# MK2 rims/wheels inspiration



## lifesthateasy (Nov 14, 2020)

Hello,

I'm thinking of buying new rims for my beloved 211 HP Oolong Grey MK2 2.0 TFSI from 2011 (front wheel drive, don't judge please ), and I was wondering if you could share your experiences. My mechanic who specializes in TTs recommended not to go above 18 inches since I use the TT as a daily driver and we have some legit shitty roads around here, and I was wondering what your experiences/recommendaitons are. I'm more specifically looking for inpiration and tips on brands. I find myself really liking style of the newer angular silver and black Audi wheels, like the ones fittet on the MK3:










However, I kinda think this style wouldn't match the MK2's more curvy lines.

So yeah, I'm mostly just looking for inspiration (what wheels/rims is your TT sporting?) and some practical tips (like can/should I get wider tyres, what are some things to look out for, would a 19 inch really be a bit risky and uncomfortable for shitty roads, especially since I don't even have magnetic ride?)


----------



## MT-V6 (Jan 11, 2015)

Earlier this year I replaced my 18s with 19s and honestly I don't think there is any difference


----------



## Flashy (Nov 8, 2019)

I have Bola FLB 18s on mine, only 8.1kg too.


----------



## andy mac (Jun 24, 2019)

lifesthateasy said:


> ... I find myself really liking style of the newer angular silver and black Audi wheels, like the ones fittet on the MK3
> 
> However, I kinda think this style wouldn't match the MK2's more curvy lines.


If you skip to the end of this video, there's a Mk2 with those Mk 3 wheels.
I think the car might be the same as yours too, Oolong Grey.






Here's a screen grab from the video:


----------



## chrisj82 (Jun 15, 2012)

MT-V6 said:


> Earlier this year I replaced my 18s with 19s and honestly I don't think there is any difference


Same dont really notice any difference


----------



## sleeping fox (Sep 25, 2013)

chrisj82 said:


> MT-V6 said:
> 
> 
> > Earlier this year I replaced my 18s with 19s and honestly I don't think there is any difference
> ...


 Get the right tyre brand in the right size & there is no need to fear the 19s , they look so much better & in no way do they spoil the ride . 
Dunlop SportMaxxRT2 are my current favourite for all round user benefits , quiet , comfy , grippy , affordable .


----------



## lifesthateasy (Nov 14, 2020)

andy mac said:


> Here's a screen grab from the video:


Yes, it's the same color! Yeah I do feel the styles don't quite match... Nice find though, thank you!


----------



## lifesthateasy (Nov 14, 2020)

MT-V6 said:


> Earlier this year I replaced my 18s with 19s and honestly I don't think there is any difference


Do you have rough roads around, too? In the city it's mostly find but we do tend to go on coutryside trips. According to my mechanic with the 19 inch rims there's the risk of a chipping the tyre between the hole and the rim and I'd rather not try that lol


----------



## lifesthateasy (Nov 14, 2020)

Flashy said:


> I have Bola FLB 18s on mine, only 8.1kg too.

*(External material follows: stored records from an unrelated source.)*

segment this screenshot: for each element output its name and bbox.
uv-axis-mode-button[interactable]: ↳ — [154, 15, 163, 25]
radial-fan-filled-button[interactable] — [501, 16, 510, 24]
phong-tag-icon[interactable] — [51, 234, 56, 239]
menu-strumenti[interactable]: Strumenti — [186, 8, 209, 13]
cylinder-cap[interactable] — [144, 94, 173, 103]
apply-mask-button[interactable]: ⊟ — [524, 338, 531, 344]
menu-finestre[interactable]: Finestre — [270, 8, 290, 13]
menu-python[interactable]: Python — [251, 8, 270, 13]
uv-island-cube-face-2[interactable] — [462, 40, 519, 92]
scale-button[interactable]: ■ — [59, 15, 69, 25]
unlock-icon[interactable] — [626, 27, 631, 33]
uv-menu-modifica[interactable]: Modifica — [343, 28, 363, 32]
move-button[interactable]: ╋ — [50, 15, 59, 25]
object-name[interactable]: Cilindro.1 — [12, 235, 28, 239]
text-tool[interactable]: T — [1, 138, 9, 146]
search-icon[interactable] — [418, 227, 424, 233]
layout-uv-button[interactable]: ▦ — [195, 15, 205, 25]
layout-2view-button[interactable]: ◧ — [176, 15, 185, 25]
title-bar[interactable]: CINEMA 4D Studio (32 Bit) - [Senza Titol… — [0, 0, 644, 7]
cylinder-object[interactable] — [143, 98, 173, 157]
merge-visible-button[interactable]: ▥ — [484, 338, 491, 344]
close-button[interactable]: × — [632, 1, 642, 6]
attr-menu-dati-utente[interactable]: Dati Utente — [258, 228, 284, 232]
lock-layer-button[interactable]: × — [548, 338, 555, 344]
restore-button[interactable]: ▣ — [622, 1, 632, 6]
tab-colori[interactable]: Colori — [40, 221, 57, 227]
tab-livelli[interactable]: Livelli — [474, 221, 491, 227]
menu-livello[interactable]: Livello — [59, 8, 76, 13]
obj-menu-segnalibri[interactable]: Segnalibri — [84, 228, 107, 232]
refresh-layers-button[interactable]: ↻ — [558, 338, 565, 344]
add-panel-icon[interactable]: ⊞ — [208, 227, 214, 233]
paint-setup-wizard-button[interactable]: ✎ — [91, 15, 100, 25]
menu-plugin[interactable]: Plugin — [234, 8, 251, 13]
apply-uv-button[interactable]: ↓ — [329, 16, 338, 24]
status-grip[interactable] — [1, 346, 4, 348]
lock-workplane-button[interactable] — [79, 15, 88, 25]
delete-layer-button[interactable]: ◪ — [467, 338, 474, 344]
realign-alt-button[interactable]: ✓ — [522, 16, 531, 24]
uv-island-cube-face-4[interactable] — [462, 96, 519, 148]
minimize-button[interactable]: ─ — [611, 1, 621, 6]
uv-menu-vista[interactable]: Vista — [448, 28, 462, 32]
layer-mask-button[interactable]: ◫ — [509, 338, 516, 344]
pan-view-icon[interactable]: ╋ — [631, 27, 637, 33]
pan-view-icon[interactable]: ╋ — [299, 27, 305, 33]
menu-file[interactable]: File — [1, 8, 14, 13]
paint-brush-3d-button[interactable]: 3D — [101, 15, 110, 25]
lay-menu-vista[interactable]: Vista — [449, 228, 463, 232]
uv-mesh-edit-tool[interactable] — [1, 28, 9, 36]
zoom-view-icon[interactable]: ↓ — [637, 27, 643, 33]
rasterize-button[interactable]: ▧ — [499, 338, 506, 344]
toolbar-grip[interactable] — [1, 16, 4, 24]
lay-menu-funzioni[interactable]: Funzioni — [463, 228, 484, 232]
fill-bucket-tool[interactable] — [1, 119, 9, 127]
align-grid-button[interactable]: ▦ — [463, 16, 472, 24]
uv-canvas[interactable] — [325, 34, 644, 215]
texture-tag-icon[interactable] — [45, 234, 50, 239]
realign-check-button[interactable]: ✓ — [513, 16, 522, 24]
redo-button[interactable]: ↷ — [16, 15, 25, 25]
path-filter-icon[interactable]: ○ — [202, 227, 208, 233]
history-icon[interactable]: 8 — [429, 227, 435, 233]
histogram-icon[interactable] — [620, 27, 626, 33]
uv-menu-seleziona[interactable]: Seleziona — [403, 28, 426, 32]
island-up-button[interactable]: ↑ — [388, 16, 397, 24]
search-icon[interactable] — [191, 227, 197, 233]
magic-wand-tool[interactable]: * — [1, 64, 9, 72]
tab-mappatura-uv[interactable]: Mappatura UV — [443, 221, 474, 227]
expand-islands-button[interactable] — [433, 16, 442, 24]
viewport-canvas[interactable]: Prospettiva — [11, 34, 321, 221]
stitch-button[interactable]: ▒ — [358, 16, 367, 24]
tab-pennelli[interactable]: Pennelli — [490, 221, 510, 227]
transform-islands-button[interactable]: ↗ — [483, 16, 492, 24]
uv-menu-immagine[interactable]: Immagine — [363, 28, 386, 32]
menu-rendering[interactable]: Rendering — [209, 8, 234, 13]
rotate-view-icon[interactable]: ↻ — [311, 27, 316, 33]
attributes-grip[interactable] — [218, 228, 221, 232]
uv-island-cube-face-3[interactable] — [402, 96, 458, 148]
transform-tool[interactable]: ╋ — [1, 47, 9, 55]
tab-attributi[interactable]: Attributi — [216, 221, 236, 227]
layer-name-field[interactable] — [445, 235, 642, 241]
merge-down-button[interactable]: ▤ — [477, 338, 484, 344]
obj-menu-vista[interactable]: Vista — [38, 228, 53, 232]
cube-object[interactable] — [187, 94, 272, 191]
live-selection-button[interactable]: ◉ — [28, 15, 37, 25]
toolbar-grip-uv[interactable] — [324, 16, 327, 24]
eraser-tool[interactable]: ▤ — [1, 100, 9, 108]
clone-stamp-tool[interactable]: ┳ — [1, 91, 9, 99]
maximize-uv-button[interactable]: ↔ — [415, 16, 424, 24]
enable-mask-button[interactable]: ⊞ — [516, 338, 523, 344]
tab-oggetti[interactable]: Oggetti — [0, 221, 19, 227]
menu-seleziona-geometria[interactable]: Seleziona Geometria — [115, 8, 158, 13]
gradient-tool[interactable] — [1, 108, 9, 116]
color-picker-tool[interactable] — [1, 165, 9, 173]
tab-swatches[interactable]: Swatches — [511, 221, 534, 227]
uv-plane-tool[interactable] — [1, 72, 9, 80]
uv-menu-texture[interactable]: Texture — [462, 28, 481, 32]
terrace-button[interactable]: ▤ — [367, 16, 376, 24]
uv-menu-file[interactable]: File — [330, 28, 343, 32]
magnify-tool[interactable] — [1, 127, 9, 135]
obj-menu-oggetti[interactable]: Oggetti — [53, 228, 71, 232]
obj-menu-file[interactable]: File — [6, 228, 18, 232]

Ooh really cool, gotta love white mk2s with dark rims!


----------



## chrisj82 (Jun 15, 2012)

this is 19s 8.5j bola b1 with offset et35 245/35 19 Goodyear eagle f1 super sport tyres 
























no spacers required


----------



## lifesthateasy (Nov 14, 2020)

chrisj82 said:


> this is 19s 8.5j bola b1 with offset et35 245/35 19 Goodyear eagle f1 super sport tyres
> View attachment 2
> 
> View attachment 1
> ...


Oooh that looks amazing! Kinda wish I've gotten myself a red or white TT instead of the grey haha!


----------



## MT-V6 (Jan 11, 2015)

sleeping fox said:


> Dunlop SportMaxxRT2 are my current favourite for all round user benefits , quiet , comfy , grippy , affordable .


This is actually what I have, and previously had on my 18s too. An all round good tyre that isn't mentioned as ofter an Pirelli, Goodyear etc



lifesthateasy said:


> Do you have rough roads around, too? In the city it's mostly find but we do tend to go on coutryside trips. According to my mechanic with the 19 inch rims there's the risk of a chipping the tyre between the hole and the rim and I'd rather not try that lol


Pretty sure there are rough roads throughout the UK [smiley=bigcry.gif] I drive around potholes and rough patches as much as possible, I can't say it made much difference overall. I currently have the standard suspension (not S line/TTS/magride etc)


----------



## sleeping fox (Sep 25, 2013)

Had a few different sets on my 8j , fitted these yesterday , think they will be staying longer than the rest .


----------



## Rufflesj (Jun 22, 2020)

19s here and no issues


----------



## Rufflesj (Jun 22, 2020)

chrisj82 said:


> this is 19s 8.5j bola b1 with offset et35 245/35 19 Goodyear eagle f1 super sport tyres
> View attachment 2
> 
> View attachment 1
> ...


That car is looking fantastic Chris. Checked out a few of your vids on Youtube, very good info mate.


----------



## Rufflesj (Jun 22, 2020)

sleeping fox said:


> Had a few different sets on my 8j , fitted these yesterday , think they will be staying longer than the rest .


 Very nice!


----------



## chrisj82 (Jun 15, 2012)

Rufflesj said:


> chrisj82 said:
> 
> 
> > this is 19s 8.5j bola b1 with offset et35 245/35 19 Goodyear eagle f1 super sport tyres
> ...


Cheers mate


----------



## AB888 (May 23, 2021)

Rufflesj said:


> 19s here and no issues


I've been looking at a set of these alloys and they look great great on your car, my car is black and I think the alloys style and colour suits 8)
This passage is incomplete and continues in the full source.